Employee avoids disastrous nuclear fire at Sizewell
by Alan Harten
June 15, 2009
Over 40,000 gallons of radioactive water spilled out of a 15ft crack into the open in the Sizewell A reactor back in January 2007.
The radioactive water leaked out of the cracked pipe into a cooling pond.
According to reports, had the leak not been caught by an attentive worker, the cooling pool which contained 5,000 uranium fuel rods may have dried out, causing the rods to spark and potentially causing a supercharged radioactive fire.
After an inspection by the HM Nuclear Installation Inspectorate, a safety directive was issued to the site’s operator, Magnox South, and no employees were fired or prosecuted despite the fact that the report acknowledged it caused a significant risk to the public.
Sizewell A was in the midst of a decommissioning project that started in December of 2006, therefore it was not active when the leak occurred on January 7th 2007.
Normally, a leak as large as the one that occurred at Sizewell would have triggered an alarm, but the alarm was not working, causing some to believe the site should have been prosecuted which the HM inspection team suggested, however no action was taken.
In fact, the only reason an explosion did not occur is because a worker in the laundry room noticed water was leaking into the room and told engineers.
If the leak was not caught, independent nuclear consultant John Large, who has viewed the report to take action in the Shutdown Sizewell Campaign, stated that the leak may have pre-empted the worst nuclear disaster in the UK.

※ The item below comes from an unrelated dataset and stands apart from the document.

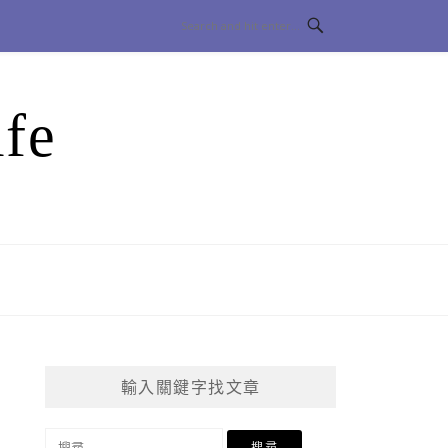
fe
輸入關鍵字找文章
搜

Other members of the campaign group claim that the Sizewell leak was pushed under the table by the government because it would have been bad publicity at a time when the Government was starting to publicly announce plans to create new nuclear plants.
Construction of these new plants is set to begin in 2013.
There are currently ten nuclear plants in the UK which produce about 20% of the UK’s electricity, but all but one will be replaced by 2023 according to new government plans.
The Environment Agency responded by saying the leak was not a public threat and Chief Inspector of the NNI stated the leak would not have actually caused a fire as many claimed, due to the fact the cooling pond would not have dried out completely.